• **Provided records**:
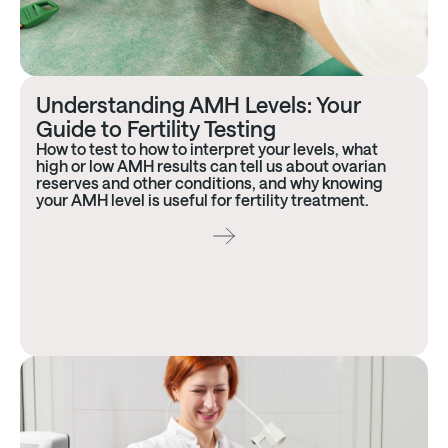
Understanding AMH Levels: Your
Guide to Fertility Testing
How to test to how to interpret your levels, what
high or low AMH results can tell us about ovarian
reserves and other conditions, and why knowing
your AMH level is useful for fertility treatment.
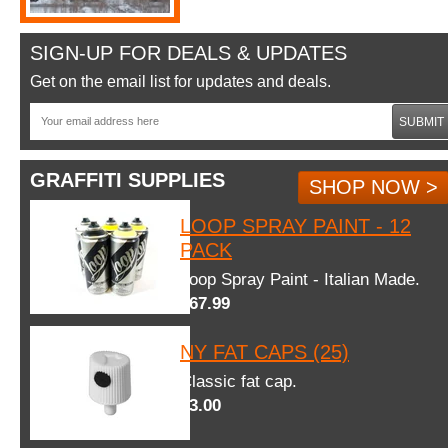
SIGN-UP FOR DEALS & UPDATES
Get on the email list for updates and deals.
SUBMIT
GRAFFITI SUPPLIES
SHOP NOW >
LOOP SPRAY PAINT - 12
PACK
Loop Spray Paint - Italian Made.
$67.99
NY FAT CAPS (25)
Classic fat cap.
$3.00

==

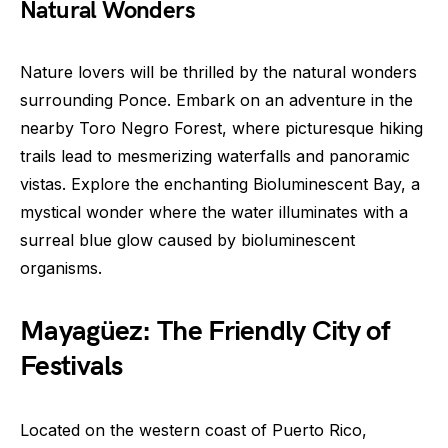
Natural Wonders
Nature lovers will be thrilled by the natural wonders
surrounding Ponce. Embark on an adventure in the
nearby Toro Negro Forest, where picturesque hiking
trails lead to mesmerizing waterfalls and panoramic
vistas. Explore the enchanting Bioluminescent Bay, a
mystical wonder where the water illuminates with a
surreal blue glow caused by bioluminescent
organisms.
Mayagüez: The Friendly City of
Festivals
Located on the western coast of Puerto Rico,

...

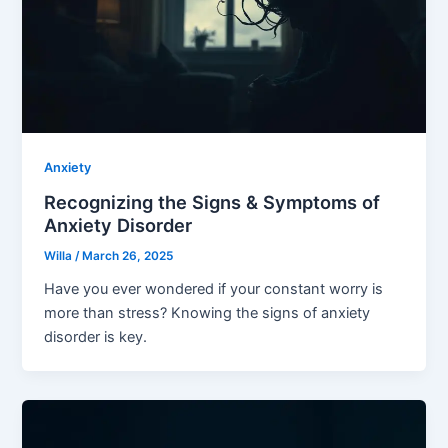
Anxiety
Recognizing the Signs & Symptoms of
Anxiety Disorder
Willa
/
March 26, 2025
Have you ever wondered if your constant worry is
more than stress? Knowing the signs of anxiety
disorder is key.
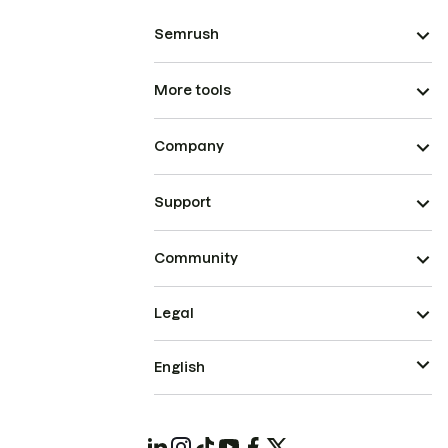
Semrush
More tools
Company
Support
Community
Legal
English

• **Exercise directions**: If a line in the entries includes the word "where", copy that line out.

• **Output of the task**:
nearby Toro Negro Forest, where picturesque hiking
mystical wonder where the water illuminates with a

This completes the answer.